Последний пир тянулся так долго, что праздничный ужин плавно перетек в праздничный завтрак. Для меня, привыкшего к тому, что эльфы могут по пять-шесть дней пировать, отходя от стола только для того, чтобы привести себя в порядок, десять часов пира ничего не значили, и наутро я взошел на колесницу свежий и бодрый, как огурчик.

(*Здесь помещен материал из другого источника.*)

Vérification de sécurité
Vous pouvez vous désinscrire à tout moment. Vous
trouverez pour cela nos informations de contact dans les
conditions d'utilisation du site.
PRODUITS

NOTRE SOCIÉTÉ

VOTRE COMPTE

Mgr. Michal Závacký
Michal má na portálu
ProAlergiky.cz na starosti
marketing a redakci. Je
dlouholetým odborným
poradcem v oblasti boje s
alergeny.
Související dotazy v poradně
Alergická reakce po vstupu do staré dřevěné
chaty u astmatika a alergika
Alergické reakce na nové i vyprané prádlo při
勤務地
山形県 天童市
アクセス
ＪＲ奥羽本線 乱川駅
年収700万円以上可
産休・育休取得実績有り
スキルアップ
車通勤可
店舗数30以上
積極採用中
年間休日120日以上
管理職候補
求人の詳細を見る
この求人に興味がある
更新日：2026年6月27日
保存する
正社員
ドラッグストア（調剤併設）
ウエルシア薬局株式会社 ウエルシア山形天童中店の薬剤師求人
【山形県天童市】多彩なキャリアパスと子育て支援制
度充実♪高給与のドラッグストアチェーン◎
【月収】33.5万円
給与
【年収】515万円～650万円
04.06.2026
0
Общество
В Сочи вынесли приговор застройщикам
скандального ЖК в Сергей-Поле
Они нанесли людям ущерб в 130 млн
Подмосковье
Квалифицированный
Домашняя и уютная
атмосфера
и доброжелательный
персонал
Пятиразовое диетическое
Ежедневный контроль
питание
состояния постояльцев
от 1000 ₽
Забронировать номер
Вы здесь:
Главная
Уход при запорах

Ухарь и господин Хашша, евшие и пившие наравне со мной, чувствовали себя значительно хуже и мечтали о постели, куда можно завалиться и продрыхнуть до полуночи.

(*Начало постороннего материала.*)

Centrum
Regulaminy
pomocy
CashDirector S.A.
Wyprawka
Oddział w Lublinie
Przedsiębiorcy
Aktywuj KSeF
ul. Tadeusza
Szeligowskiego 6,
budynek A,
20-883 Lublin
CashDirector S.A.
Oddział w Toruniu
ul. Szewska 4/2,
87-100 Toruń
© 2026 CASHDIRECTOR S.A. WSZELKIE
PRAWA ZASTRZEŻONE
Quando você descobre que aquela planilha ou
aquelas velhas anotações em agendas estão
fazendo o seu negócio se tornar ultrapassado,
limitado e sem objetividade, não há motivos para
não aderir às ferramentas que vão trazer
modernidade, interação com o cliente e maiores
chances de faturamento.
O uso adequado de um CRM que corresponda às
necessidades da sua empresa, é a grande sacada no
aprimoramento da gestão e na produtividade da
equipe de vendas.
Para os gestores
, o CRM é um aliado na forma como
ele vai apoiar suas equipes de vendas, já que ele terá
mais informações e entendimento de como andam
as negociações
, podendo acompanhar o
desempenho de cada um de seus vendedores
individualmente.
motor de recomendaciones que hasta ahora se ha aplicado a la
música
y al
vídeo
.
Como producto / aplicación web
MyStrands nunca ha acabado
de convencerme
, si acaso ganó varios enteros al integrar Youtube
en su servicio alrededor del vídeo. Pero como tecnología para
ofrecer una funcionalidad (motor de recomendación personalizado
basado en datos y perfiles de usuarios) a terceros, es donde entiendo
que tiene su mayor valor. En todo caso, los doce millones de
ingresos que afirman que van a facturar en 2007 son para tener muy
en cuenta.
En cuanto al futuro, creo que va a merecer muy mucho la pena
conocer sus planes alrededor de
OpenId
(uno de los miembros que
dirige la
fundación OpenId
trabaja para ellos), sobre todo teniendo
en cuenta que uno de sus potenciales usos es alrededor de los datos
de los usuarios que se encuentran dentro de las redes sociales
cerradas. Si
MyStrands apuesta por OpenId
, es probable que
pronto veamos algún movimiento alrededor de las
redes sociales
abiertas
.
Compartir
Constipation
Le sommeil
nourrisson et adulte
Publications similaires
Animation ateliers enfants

Мы ехали напрямик, через торговую площадь, чтобы как можно скорее добраться до дома. В кошеле, который я повесил себе на пояс, не доверяя полусонному и не совсем трезвому господину Хашше, позвякивали золотые полумесяцы — наш гонорар. Десять золотых принадлежали лично нам — по пяти штук мне и Ухарю, — и я, свысока озирая торговые ряды, уже прикидывал, на что бы такое их потратить, когда колесница повернула, огибая какой-то навес, и я увидел…
Помост казался островком среди бушующего людского моря, а две фигуры на нем — чудом спасшимися после крушения. С надеждой и тревогой всматривались они в горизонт, желая увидеть парус — свое спасение. Но если один просто молча стоял и смотрел, второй делал все, чтобы привлечь к себе внимание.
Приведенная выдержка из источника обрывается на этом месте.